Storage

Watch the presentation

Se presentationen på svenska

Storage refers to the systems and devices used to save, retrieve, and manage data. It is ensuring that data remains persistently available for various purposes, including running applications, storing files, and maintaining databases. Storage solutions cater to a wide range of needs, from personal file storage on laptops to large-scale data storage in enterprises and cloud environments.

Key Characteristics of Storage

Storage solutions have several critical characteristics:

  1. Capacity:

    • Capacity refers to the total amount of data a storage system can hold. This is typically measured in gigabytes (GB), terabytes (TB), or even petabytes (PB) for larger enterprise systems.
  2. Performance:

    • Performance in storage is determined by how quickly data can be read from or written to the storage device. This involves two key metrics:
      • Throughput: The amount of data that can be transferred in a given time period (e.g., MB/s).
      • Latency: The time it takes to access data once a request is made, often measured in milliseconds.
  3. Redundancy:

    • Redundancy refers to the ability of a storage system to replicate data across multiple drives or locations to ensure availability in case of hardware failure.
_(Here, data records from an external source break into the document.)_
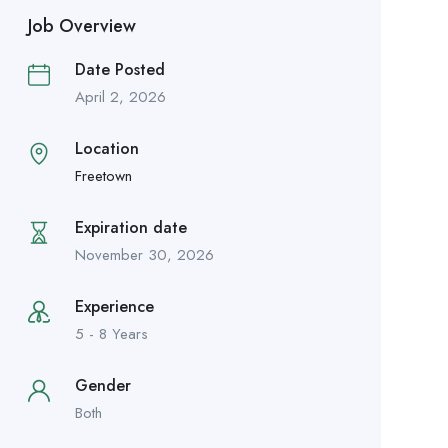
Job Overview
Date Posted
April 2, 2026
Location
Freetown
Expiration date
November 30, 2026
Experience
5 - 8 Years
Gender
Both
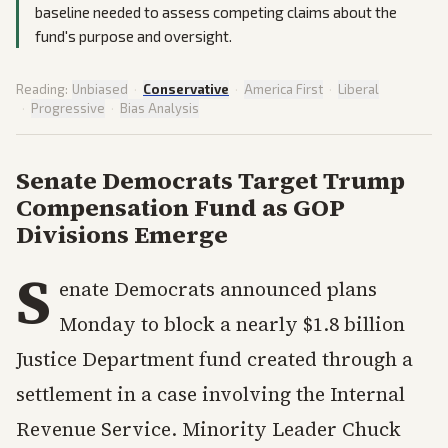
baseline needed to assess competing claims about the
fund's purpose and oversight.
Reading:
Unbiased
·
Conservative
·
America First
·
Liberal
·
Progressive
·
Bias Analysis
Senate Democrats Target Trump
Compensation Fund as GOP
Divisions Emerge
S
enate Democrats announced plans
Monday to block a nearly $1.8 billion
Justice Department fund created through a
settlement in a case involving the Internal
Revenue Service. Minority Leader Chuck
Technologies like RAID (Redundant Array of Independent Disks) or cloud-based replication ensure that data is not lost if one drive fails.
  4. Scalability:

    • As data grows, storage must be able to scale to meet increasing demands. Traditional storage solutions may require the addition of physical drives, while cloud-based solutions can scale automatically as more data is stored.
  5. Access Methods:

    • Different storage systems use various protocols and access methods to read and write data. For example, file storage uses protocols like NFS or SMB, block storage uses iSCSI, and object storage is accessed via HTTP APIs, such as Amazon S3.

Types of Storage

Physical Storage: Includes Hard Disk Drives (HDDs), which offer high capacity at a lower cost but with slower performance, and Solid-State Drives (SSDs), which provide faster speeds and lower latency due to the use of flash memory.

Virtualized Storage: Solutions like Storage Area Networks (SANs) and Network-Attached Storage (NAS). SANs provide block-level storage suitable for critical applications and databases, while NAS offers file-level storage for shared access and centralized file management.

Cloud-Based Storage: Includes object storage, which is scalable and ideal for unstructured data (e.g., Amazon S3, Azure Blob Storage), block storage for low-latency access and performance (e.g., Amazon EBS, Azure Managed Disks), and file storage for shared access (e.g., Amazon EFS, Azure File Storage).

Storage Protocols

Storage protocols manage how data is transferred, accessed, and communicated between systems.

NFS (Network File System): Common in UNIX/Linux environments, NFS enables file sharing over a network, allowing centralized management of files. It is widely used in NAS setups.

SMB (Server Message Block): Also known as CIFS, this protocol is popular in Windows environments for sharing files and printers. It supports granular file access control and is compatible with other systems like macOS and Linux.

iSCSI (Internet Small Computer System Interface): A block-level protocol that transmits SCSI commands over IP networks. iSCSI connects servers to storage devices in SANs, enabling remote storage to appear as local.

Fibre Channel (FC): A high-speed protocol for SANs, known for low latency and reliability, often used in enterprise data centers for mission-critical applications.

NVMe (Non-Volatile Memory Express): Optimized for SSDs, NVMe leverages PCIe to provide fast, low-latency access to data, surpassing older protocols like SATA and SCSI.

HTTP/HTTPS: Used for object storage, allowing applications to interact with storage services via RESTful APIs. This is common in cloud environments for services like Amazon S3 and Azure Blob Storage.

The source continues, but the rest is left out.